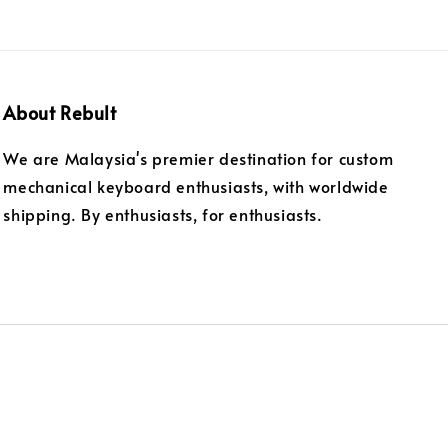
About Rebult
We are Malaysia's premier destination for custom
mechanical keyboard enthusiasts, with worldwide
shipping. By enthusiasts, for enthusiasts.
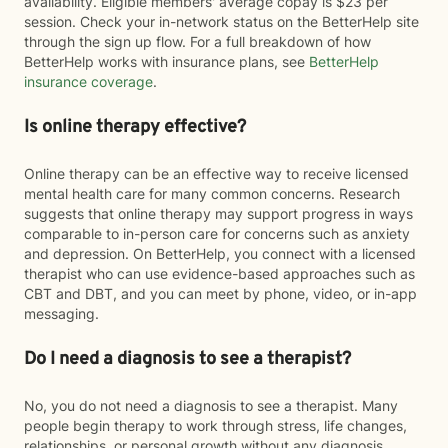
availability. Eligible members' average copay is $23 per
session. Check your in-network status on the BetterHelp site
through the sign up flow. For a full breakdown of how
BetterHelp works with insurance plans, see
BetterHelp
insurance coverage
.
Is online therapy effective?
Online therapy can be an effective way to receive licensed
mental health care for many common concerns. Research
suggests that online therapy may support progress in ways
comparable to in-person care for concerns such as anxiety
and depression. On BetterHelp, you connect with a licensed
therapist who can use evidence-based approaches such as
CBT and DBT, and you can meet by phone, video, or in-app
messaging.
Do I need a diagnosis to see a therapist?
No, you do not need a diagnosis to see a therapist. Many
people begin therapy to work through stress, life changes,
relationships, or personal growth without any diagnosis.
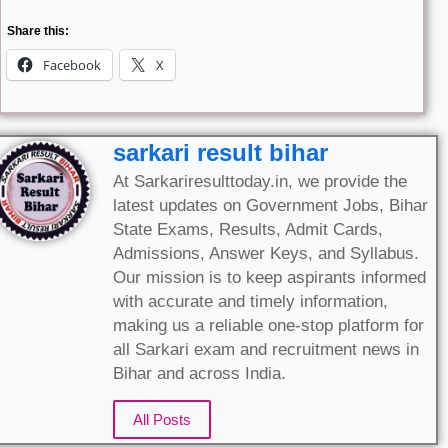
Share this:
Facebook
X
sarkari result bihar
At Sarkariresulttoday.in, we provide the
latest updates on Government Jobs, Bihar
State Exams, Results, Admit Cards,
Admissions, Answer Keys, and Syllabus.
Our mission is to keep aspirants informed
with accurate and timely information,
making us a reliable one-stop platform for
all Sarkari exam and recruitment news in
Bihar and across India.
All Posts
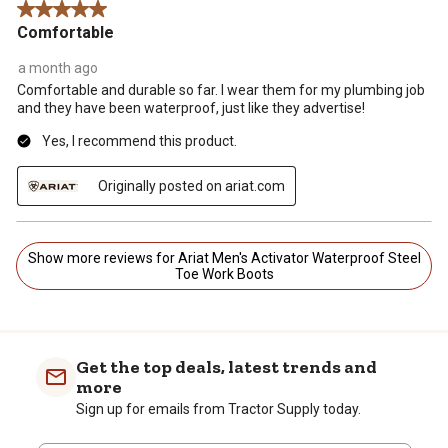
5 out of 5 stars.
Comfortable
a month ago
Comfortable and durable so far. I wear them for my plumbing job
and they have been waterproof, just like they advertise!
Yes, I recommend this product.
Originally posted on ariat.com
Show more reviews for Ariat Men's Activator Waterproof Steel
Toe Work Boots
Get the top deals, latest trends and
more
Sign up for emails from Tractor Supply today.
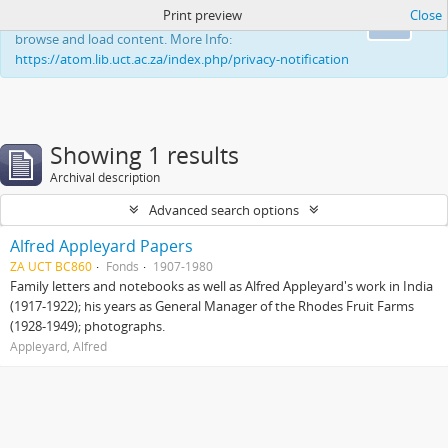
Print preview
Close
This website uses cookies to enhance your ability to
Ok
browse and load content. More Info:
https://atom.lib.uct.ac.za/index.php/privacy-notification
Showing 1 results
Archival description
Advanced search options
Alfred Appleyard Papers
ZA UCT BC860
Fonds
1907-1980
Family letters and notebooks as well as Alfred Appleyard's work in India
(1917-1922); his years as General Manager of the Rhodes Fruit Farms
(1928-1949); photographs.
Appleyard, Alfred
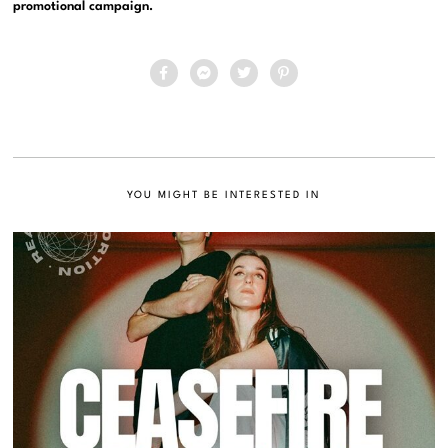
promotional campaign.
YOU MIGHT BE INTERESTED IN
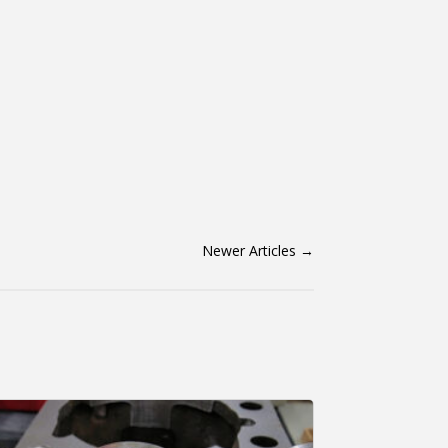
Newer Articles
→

-- -- --

Assigned task:
Only an exact copy is wanted: the lines from the opening of the material through the line that has "YOU MIGHT BE INTERESTED IN", minus any pictures.

Task response:
About Rebult
We are Malaysia's premier destination for custom
mechanical keyboard enthusiasts, with worldwide
shipping. By enthusiasts, for enthusiasts.
availability. Eligible members' average copay is $23 per
session. Check your in-network status on the BetterHelp site
through the sign up flow. For a full breakdown of how
BetterHelp works with insurance plans, see
BetterHelp
insurance coverage
.
Is online therapy effective?
Online therapy can be an effective way to receive licensed
mental health care for many common concerns. Research
suggests that online therapy may support progress in ways
comparable to in-person care for concerns such as anxiety
and depression. On BetterHelp, you connect with a licensed
therapist who can use evidence-based approaches such as
CBT and DBT, and you can meet by phone, video, or in-app
messaging.
Do I need a diagnosis to see a therapist?
No, you do not need a diagnosis to see a therapist. Many
people begin therapy to work through stress, life changes,
relationships, or personal growth without any diagnosis.
Share this:
Facebook
X
sarkari result bihar
At Sarkariresulttoday.in, we provide the
latest updates on Government Jobs, Bihar
State Exams, Results, Admit Cards,
Admissions, Answer Keys, and Syllabus.
Our mission is to keep aspirants informed
with accurate and timely information,
making us a reliable one-stop platform for
all Sarkari exam and recruitment news in
Bihar and across India.
All Posts
5 out of 5 stars.
Comfortable
a month ago
Comfortable and durable so far. I wear them for my plumbing job
and they have been waterproof, just like they advertise!
Yes, I recommend this product.
Originally posted on ariat.com
Show more reviews for Ariat Men's Activator Waterproof Steel
Toe Work Boots
Get the top deals, latest trends and
more
Sign up for emails from Tractor Supply today.
Print preview
Close
This website uses cookies to enhance your ability to
Ok
browse and load content. More Info:
https://atom.lib.uct.ac.za/index.php/privacy-notification
Showing 1 results
Archival description
Advanced search options
Alfred Appleyard Papers
ZA UCT BC860
Fonds
1907-1980
Family letters and notebooks as well as Alfred Appleyard's work in India
(1917-1922); his years as General Manager of the Rhodes Fruit Farms
(1928-1949); photographs.
Appleyard, Alfred
promotional campaign.
YOU MIGHT BE INTERESTED IN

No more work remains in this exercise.